Волна душевной боли прошла по лицу Степана.
— Полно! — промолвил. — Скоро деревянный увидите! Чему тут радоваться? Обман один! Надо им, проклятым, чтобы под могильны кресты шли ложиться, — вот и надумали этими… крестиками… одурачивать!
Константин вздрогнул — не ожидал он этого! — и опасливо оглянулся. Потом спросил, хотя знал, заведомо знал, о каких проклятых говорил Степан: в этот миг в сознании Кости вновь пронеслись те ужаснувшие его, беспощадные слова Кедрова, услышанные там, у просвирни.
И вот сейчас разве не то же, не то же самое говорит ему родной брат, герой, георгиевский кавалер, который два года тому назад уходил гордый, бравый, готовый с радостью, как многие, многие, отдать жизнь свою за веру, царя и отечество?

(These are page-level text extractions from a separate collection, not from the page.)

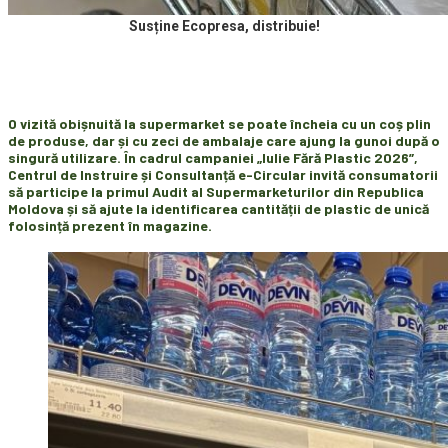
Susține Ecopresa, distribuie!
O vizită obișnuită la supermarket se poate încheia cu un coș plin
de produse, dar și cu zeci de ambalaje care ajung la gunoi după o
singură utilizare. În cadrul campaniei „Iulie Fără Plastic 2026”,
Centrul de Instruire și Consultanță e-Circular invită consumatorii
să participe la primul Audit al Supermarketurilor din Republica
Moldova și să ajute la identificarea cantității de plastic de unică
folosință prezent în magazine.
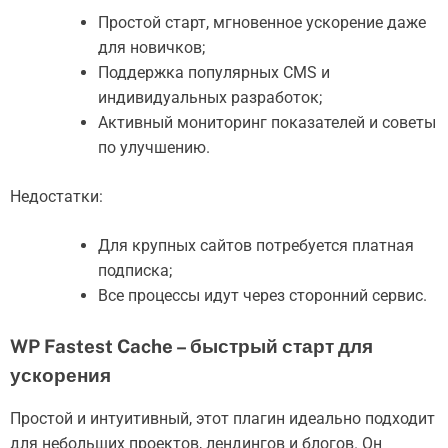
Простой старт, мгновенное ускорение даже
для новичков;
Поддержка популярных CMS и
индивидуальных разработок;
Активный мониторинг показателей и советы
по улучшению.
Недостатки:
Для крупных сайтов потребуется платная
подписка;
Все процессы идут через сторонний сервис.
WP Fastest Cache – быстрый старт для
ускорения
Простой и интуитивный, этот плагин идеально подходит
для небольших проектов, лендингов и блогов. Он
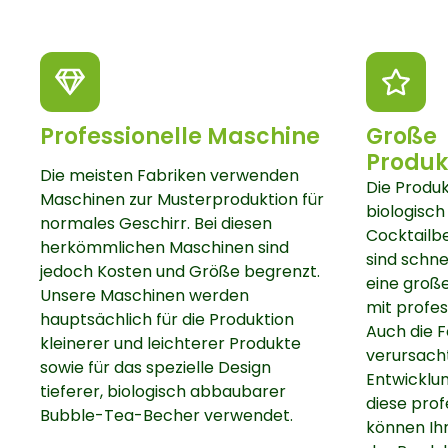
Professionelle Maschine
Große
Produk
Die meisten Fabriken verwenden
Die Produ
Maschinen zur Musterproduktion für
biologisc
normales Geschirr. Bei diesen
Cocktailbec
herkömmlichen Maschinen sind
sind schne
jedoch Kosten und Größe begrenzt.
eine groß
Unsere Maschinen werden
mit profes
hauptsächlich für die Produktion
Auch die F
kleinerer und leichterer Produkte
verursach
sowie für das spezielle Design
Entwicklu
tieferer, biologisch abbaubarer
diese prof
Bubble-Tea-Becher verwendet.
können Ih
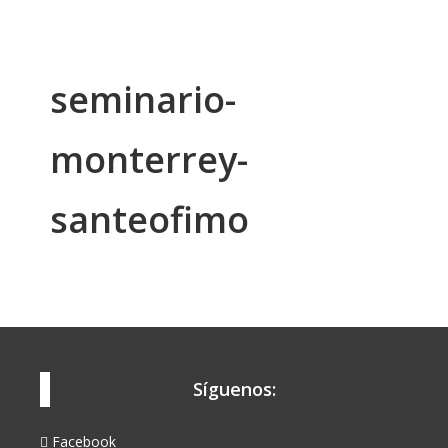
seminario-
monterrey-
santeofimo
Síguenos:
Facebook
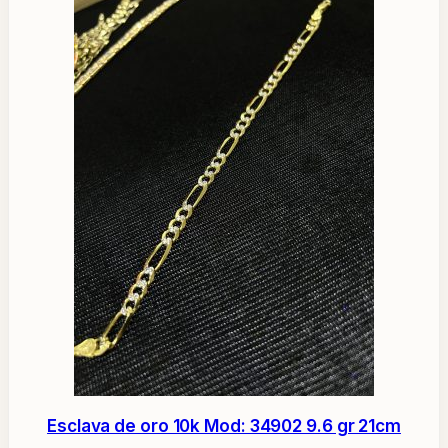
Esclava de oro 10k Mod: 34902 9.6 gr 21cm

Степан, отдышавшись, сказал, явно рассерженный непонятливостью брата:
— Кому?! А капиталистам проклятым! Царю… Кому больше?! В Минской губернии один уезд сплошь — Николая Николаевича владение! Все земли, леса, воды — всё его! Не от людей наслыхался — сам видал… За ихние прибыл я воюем… Раньше я тоже вон так же бы рассуждал, как вон тот, возле окна лежит: обе ноги отняты. Кто он теперь? Кровавый изрубок… Тоже за железный крестик обе свои ноги продал… В атаку впереди всех бежал… А уж сам понимат, что не жилец на белом свете: ханхрена!.. И оттого, что это непривычное ему слово Степан выговорил как-то хрипло и с придыханием, оно показалось Косте особенно страшным.
Раненый устал — откинулся на подушку.
— Устал я. Губы иссмякли. Да-кась испить… из твоих рук хочу…
Константин бережно напоил его из фаянсового белого поильника, стоявшего на прикроватном стольце.
И Степан продолжал все так же: как бы горестно насмехаясь и над собою, и над тем, что у окна, и над всеми такими же:
— Понять его не могу, в самом деле он так судит али только духу сам себе придает, чтобы помирать не страшно: я, говорит, чист предстану перед престолом всевышнего: источил кровь свою за отечество! Я ему ничего не стал возражать: зачем человеку перед кончиной душу растравлять… в последни-то часы жизни?.. И самому — скоро… Жалеем один другого…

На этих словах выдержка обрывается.